Kotlin: Can it compete with Java?

Java has held its position as the dominant programming language for developers for years now, but a new report suggests that Kotlin could be taking the lead for mobile development.


The study, released by Skill Up this year, revealed that 71% of its respondents believed Kotlin was a serious competitor to Java, in spite of the fact that it didn’t make the list of top languages favoured by developers overall.

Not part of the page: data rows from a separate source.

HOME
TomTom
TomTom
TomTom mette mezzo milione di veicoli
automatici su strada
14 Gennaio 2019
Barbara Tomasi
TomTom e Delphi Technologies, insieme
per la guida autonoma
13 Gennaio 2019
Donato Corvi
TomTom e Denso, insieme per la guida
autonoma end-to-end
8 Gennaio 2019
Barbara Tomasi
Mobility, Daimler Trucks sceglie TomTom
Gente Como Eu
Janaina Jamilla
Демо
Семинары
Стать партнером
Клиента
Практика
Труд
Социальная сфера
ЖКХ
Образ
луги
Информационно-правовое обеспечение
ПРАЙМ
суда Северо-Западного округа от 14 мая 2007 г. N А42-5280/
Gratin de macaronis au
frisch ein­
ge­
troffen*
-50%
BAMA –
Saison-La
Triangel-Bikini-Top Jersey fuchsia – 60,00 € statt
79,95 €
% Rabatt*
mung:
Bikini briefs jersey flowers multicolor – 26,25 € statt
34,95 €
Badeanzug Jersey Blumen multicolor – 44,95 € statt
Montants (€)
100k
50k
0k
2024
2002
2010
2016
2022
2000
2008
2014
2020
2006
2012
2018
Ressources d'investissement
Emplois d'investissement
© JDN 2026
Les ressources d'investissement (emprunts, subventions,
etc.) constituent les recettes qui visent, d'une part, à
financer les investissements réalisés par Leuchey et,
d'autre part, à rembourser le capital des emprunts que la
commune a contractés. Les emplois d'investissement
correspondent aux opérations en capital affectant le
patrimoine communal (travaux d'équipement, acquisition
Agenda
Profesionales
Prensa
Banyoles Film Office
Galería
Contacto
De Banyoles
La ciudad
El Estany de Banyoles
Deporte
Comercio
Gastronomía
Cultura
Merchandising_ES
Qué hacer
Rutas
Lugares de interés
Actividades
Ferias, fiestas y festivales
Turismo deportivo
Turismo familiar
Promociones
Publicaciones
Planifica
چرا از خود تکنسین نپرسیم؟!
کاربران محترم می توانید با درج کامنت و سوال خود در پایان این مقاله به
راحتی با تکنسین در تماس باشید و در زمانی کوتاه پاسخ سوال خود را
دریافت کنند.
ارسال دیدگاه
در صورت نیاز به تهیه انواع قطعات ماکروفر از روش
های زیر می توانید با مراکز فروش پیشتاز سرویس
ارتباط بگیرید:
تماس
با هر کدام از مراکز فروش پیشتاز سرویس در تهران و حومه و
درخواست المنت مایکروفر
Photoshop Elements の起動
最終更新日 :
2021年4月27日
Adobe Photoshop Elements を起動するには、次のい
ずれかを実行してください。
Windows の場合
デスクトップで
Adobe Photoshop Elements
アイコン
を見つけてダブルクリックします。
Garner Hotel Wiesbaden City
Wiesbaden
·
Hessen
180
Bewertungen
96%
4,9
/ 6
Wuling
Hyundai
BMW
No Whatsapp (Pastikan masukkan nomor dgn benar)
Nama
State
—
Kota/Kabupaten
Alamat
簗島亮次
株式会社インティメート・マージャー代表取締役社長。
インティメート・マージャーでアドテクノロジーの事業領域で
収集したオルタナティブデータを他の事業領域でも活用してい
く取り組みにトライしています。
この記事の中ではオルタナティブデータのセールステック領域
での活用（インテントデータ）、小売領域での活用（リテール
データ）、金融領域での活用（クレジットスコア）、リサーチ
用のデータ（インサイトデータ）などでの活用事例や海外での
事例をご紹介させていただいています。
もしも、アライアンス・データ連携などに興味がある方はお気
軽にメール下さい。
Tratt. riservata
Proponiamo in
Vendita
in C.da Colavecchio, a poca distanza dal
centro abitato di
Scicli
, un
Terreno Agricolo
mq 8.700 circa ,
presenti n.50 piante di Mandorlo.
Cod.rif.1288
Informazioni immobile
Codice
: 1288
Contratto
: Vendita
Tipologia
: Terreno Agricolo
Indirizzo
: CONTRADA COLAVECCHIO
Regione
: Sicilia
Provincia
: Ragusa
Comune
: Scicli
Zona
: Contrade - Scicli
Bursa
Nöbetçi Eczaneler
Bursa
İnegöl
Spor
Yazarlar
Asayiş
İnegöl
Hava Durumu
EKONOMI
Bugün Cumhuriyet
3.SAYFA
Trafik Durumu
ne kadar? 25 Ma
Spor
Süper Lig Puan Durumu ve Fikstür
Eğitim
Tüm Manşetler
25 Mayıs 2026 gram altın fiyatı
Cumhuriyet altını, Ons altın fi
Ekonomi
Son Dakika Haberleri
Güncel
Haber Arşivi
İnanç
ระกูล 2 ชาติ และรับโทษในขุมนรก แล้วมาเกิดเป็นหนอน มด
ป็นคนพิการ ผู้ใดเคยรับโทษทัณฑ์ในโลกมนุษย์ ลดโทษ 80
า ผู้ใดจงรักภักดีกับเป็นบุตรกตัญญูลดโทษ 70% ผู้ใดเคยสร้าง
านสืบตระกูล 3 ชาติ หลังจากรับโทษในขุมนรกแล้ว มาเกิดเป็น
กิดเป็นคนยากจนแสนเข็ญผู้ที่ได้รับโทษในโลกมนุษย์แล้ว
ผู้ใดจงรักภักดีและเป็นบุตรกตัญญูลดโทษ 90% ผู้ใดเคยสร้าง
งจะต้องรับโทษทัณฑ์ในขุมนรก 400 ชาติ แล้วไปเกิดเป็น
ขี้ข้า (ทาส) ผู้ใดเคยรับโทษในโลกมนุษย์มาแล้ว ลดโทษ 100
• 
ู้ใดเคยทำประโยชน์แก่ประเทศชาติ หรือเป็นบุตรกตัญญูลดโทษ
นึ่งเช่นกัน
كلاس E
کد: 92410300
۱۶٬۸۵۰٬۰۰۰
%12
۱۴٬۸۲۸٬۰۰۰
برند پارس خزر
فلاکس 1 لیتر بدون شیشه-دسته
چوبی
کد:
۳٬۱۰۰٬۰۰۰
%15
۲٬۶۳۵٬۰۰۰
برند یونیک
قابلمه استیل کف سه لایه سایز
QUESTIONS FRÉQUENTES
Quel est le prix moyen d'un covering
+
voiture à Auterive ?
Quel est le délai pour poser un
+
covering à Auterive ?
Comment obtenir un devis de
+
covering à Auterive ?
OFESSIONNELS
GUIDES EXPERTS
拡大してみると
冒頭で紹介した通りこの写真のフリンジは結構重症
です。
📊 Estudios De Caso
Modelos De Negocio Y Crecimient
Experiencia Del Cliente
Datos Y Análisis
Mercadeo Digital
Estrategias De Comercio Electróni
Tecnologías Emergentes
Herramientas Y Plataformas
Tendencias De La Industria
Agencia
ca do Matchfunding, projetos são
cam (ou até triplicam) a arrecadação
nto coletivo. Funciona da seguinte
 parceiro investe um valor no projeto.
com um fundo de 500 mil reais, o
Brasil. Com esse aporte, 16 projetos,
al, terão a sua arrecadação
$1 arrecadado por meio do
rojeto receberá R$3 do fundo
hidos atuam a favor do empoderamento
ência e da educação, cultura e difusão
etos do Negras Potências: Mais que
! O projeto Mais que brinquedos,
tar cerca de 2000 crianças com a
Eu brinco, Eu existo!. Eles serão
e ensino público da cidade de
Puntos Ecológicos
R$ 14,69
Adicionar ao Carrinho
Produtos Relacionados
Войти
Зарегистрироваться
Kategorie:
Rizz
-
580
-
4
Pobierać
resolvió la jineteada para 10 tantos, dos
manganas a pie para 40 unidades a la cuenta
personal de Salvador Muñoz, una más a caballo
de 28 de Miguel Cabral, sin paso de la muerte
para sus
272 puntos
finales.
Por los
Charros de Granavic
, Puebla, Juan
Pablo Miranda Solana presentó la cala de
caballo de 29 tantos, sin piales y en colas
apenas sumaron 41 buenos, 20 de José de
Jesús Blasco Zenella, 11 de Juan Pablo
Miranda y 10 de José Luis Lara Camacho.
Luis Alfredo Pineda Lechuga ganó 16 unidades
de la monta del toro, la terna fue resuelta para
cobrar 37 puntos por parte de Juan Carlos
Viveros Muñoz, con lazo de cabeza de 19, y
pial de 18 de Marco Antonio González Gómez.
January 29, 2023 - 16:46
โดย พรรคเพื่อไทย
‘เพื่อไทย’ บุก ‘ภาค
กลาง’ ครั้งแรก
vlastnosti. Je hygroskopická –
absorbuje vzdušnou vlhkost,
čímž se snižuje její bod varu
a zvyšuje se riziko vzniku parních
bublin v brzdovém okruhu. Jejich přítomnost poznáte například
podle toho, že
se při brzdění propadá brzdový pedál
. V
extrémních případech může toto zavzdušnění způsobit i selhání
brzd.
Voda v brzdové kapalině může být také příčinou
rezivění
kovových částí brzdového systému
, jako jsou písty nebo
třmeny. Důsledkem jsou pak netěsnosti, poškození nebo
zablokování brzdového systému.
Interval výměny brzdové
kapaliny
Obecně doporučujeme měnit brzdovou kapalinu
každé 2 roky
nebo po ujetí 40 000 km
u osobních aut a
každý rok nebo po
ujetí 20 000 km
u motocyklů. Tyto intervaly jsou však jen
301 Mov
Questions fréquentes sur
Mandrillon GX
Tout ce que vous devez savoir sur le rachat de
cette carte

Kotlin goes from Strength to Strength

Released back in 2011, Kotlin has been gradually growing its reach, and is today beginning to garner mass appeal among engineers. Last year, Kotlin became fully supported by Google’s Android OS, and the compilers of the Skill Up report predict that it could be competing even more closely with Java by the end of the year. This recent backing from Google seems to have increased programmers’ confidence in Kotlin; the report even suggested that Java should “beware”.


The rest of the Report

The report also showed that the most popular programming languages overall were JavaScript, Python, C#, and SQL. Java remains the most popular for mobile development (for now at least) whilst Python seems to be the language of choice for the highest-earning app developers. Meanwhile, C# emerged as the favoured language for developing desktop and enterprise applications.


In other areas, though C# took a dive – the report found that, overall, C based languages have declined in popularity “in favour of languages that can write more easily for the web”. The authors went on to suggest that “Only among desktop developers and game scripting does C# still hold the top spot”.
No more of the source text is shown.